Nieman Journalism Lab: The Guardian's first reader-facing AI product brings narrative to category pages
The Guardian, a major British news organization, launched its first reader-facing AI product in late March 2026. The product is called Storylines, and it is notably conservative for a major publisher — which is partly the point.
What Storylines does
Tag pages on The Guardian list articles related to a given topic (such as “Trump” or “NHS”) in reverse-chronological order. Before Storylines, those pages were essentially archives. The new tool adds a module that reads the most recent 200 articles on a tag and identifies three major storylines across them — surfacing narrative threads that a reader arriving cold might not otherwise perceive.

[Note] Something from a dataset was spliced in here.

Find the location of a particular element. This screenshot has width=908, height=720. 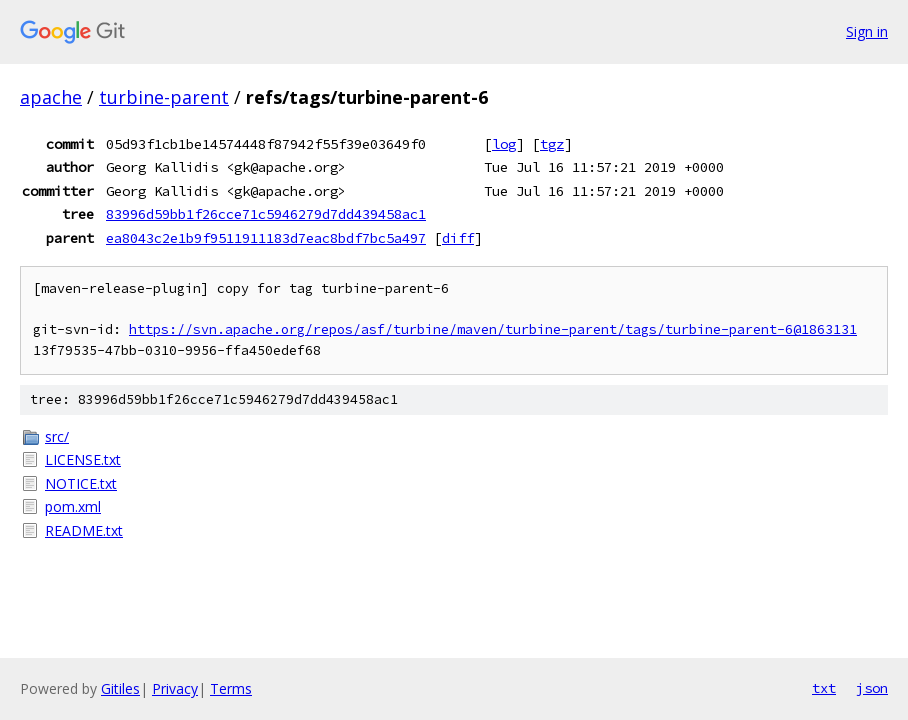 tgz is located at coordinates (552, 144).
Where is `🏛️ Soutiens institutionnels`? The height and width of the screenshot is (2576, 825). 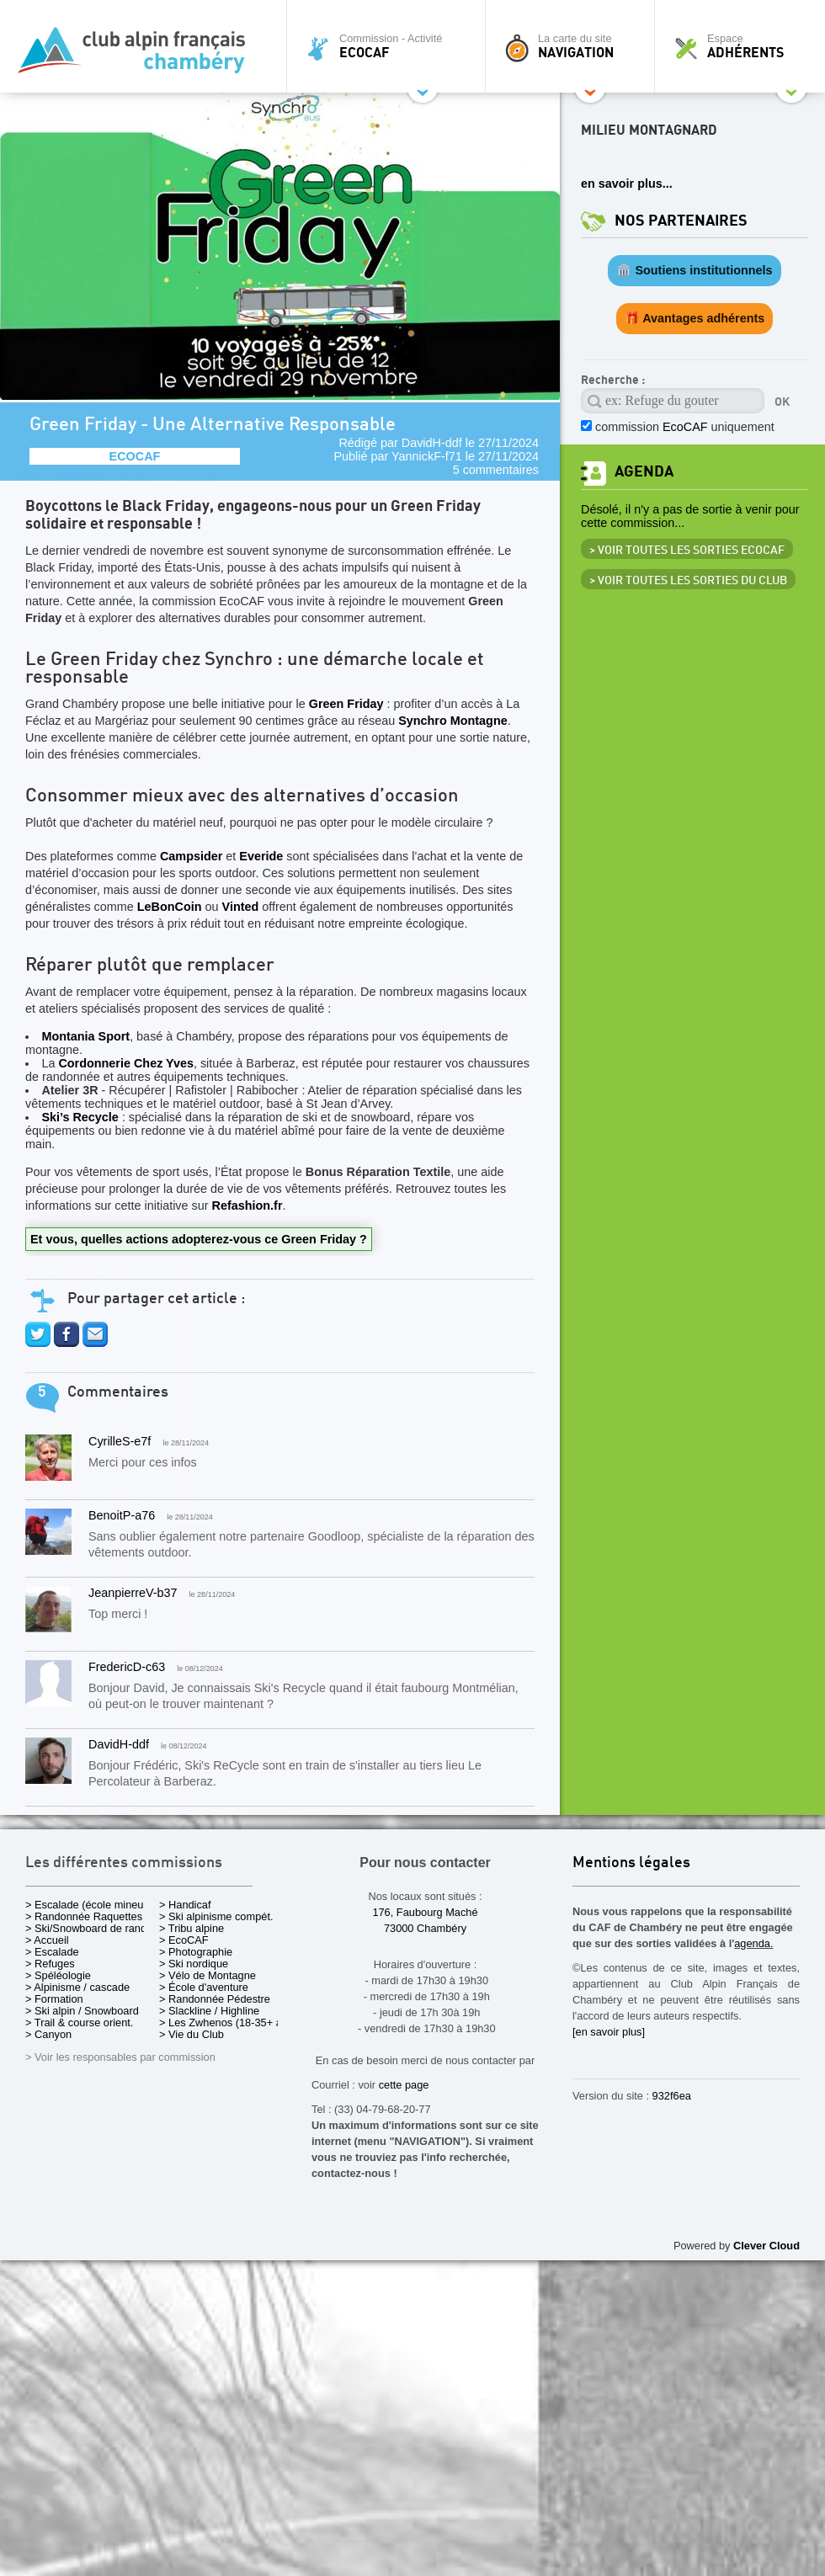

The AI generates only three subtitle-length descriptions of those storylines. The articles linked from each storyline are human-curated journalism, not generated content. The module is clearly labeled as AI-generated, and the editorial team built in a “very large red button” for immediate deactivation if problems arise.
The design constraints
Chris Moran, head of editorial innovation at The Guardian, described the decision-making behind the product’s cautious scope: “We’re not going to die if we don’t build a chatbot tomorrow.” The organization’s concern was hallucination — the risk of an AI producing a plausible but inaccurate summary of a complex ongoing story.
To mitigate this, the tool feeds only article headlines to the language model, not full article text. That constraint limits what the model can fabricate because it has less material to misinterpret. A team of 20 senior editors spent two weeks reviewing outputs and providing detailed feedback before launch. The product launched on just 10 tag pages, with certain sensitive topic categories excluded entirely.
Why it matters
The Guardian’s approach illustrates a specific decision point that many news organizations face: where to use AI in the reader-facing product and how to contain the risk of errors in coverage areas where accuracy is non-negotiable. Rather than building an AI layer across the entire product, the team isolated a narrow use case — improving the context and navigability of existing archives — where the stakes of a mistake are lower and the editorial benefit is clear. The result is a product that is both modest in scope and instructive as a model for how journalism organizations can introduce AI incrementally without compromising their relationship with readers.